Saved data entries:
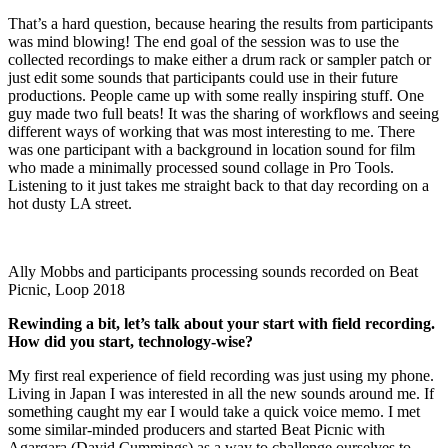
That’s a hard question, because hearing the results from participants
was mind blowing! The end goal of the session was to use the
collected recordings to make either a drum rack or sampler patch or
just edit some sounds that participants could use in their future
productions. People came up with some really inspiring stuff. One
guy made two full beats! It was the sharing of workflows and seeing
different ways of working that was most interesting to me. There
was one participant with a background in location sound for film
who made a minimally processed sound collage in Pro Tools.
Listening to it just takes me straight back to that day recording on a
hot dusty LA street.
Ally Mobbs and participants processing sounds recorded on Beat
Picnic, Loop 2018
Rewinding a bit, let’s talk about your start with field recording.
How did you start, technology-wise?
My first real experience of field recording was just using my phone.
Living in Japan I was interested in all the new sounds around me. If
something caught my ear I would take a quick voice memo. I met
some similar-minded producers and started Beat Picnic with
Agargara (David Cummings) as a way to challenge ourselves to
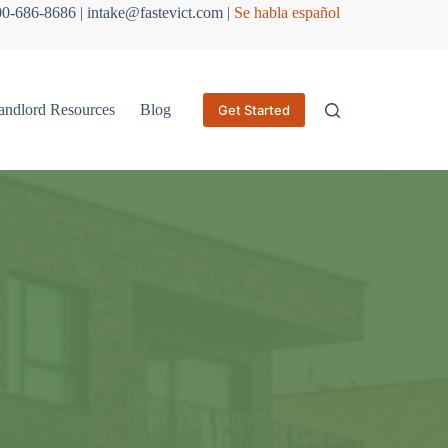
800-686-8686 | intake@fastevict.com |
Se habla español
andlord Resources
Blog
Get Started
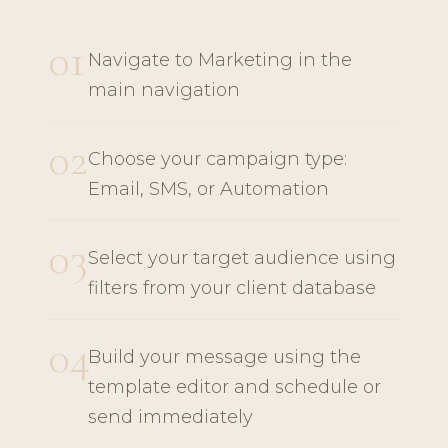
01
Navigate to Marketing in the
main navigation
02
Choose your campaign type:
Email, SMS, or Automation
03
Select your target audience using
filters from your client database
04
Build your message using the
template editor and schedule or
send immediately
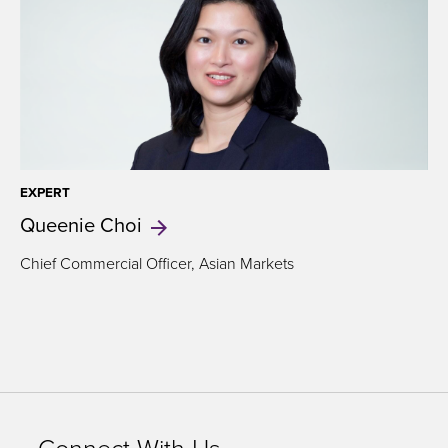
EXPERT
Queenie
Choi
Chief Commercial Officer, Asian Markets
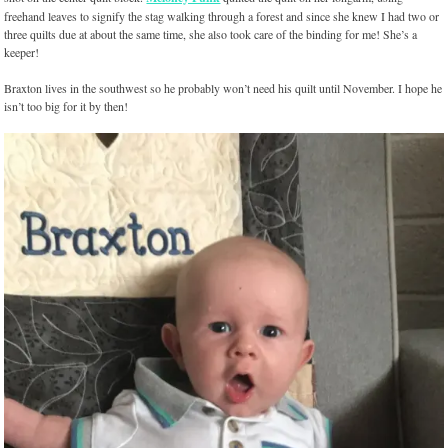
freehand leaves to signify the stag walking through a forest and since she knew I had two or
three quilts due at about the same time, she also took care of the binding for me! She’s a
keeper!
Braxton lives in the southwest so he probably won’t need his quilt until November. I hope he
isn’t too big for it by then!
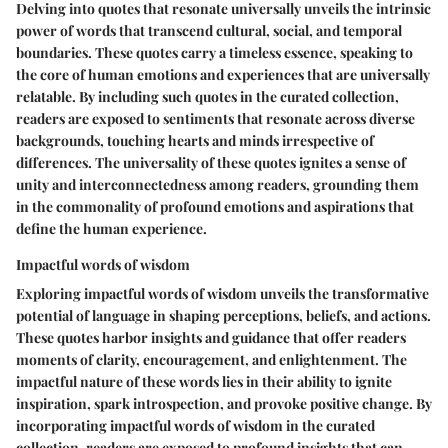
Delving into quotes that resonate universally unveils the intrinsic
power of words that transcend cultural, social, and temporal
boundaries. These quotes carry a timeless essence, speaking to
the core of human emotions and experiences that are universally
relatable. By including such quotes in the curated collection,
readers are exposed to sentiments that resonate across diverse
backgrounds, touching hearts and minds irrespective of
differences. The universality of these quotes ignites a sense of
unity and interconnectedness among readers, grounding them
in the commonality of profound emotions and aspirations that
define the human experience.
Impactful words of wisdom
Exploring impactful words of wisdom unveils the transformative
potential of language in shaping perceptions, beliefs, and actions.
These quotes harbor insights and guidance that offer readers
moments of clarity, encouragement, and enlightenment. The
impactful nature of these words lies in their ability to ignite
inspiration, spark introspection, and provoke positive change. By
incorporating impactful words of wisdom in the curated
collection, readers are exposed to profound insights that can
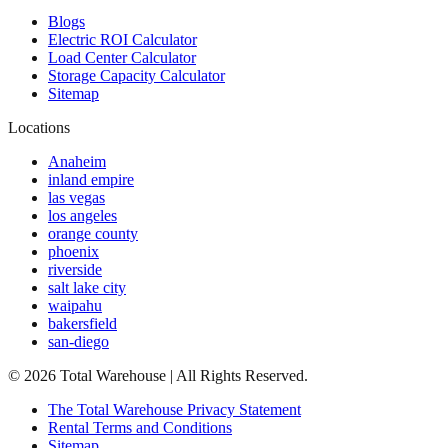
Blogs
Electric ROI Calculator
Load Center Calculator
Storage Capacity Calculator
Sitemap
Locations
Anaheim
inland empire
las vegas
los angeles
orange county
phoenix
riverside
salt lake city
waipahu
bakersfield
san-diego
©
2026
Total Warehouse | All Rights Reserved.
The Total Warehouse Privacy Statement
Rental Terms and Conditions
Sitemap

(Task details) Your reply should consist solely of the lines above from the line containing "Se habla español" up to and including the line containing "freehand leaves to", reproduced exactly, minus the pictures.

(Task answer)
Se habla español
andlord Resources
Blog
Get Started
01
Navigate to Marketing in the
main navigation
02
Choose your campaign type:
Email, SMS, or Automation
03
Select your target audience using
filters from your client database
04
Build your message using the
template editor and schedule or
send immediately
EXPERT
Queenie
Choi
Chief Commercial Officer, Asian Markets
freehand leaves to signify the stag walking through a forest and since she knew I had two or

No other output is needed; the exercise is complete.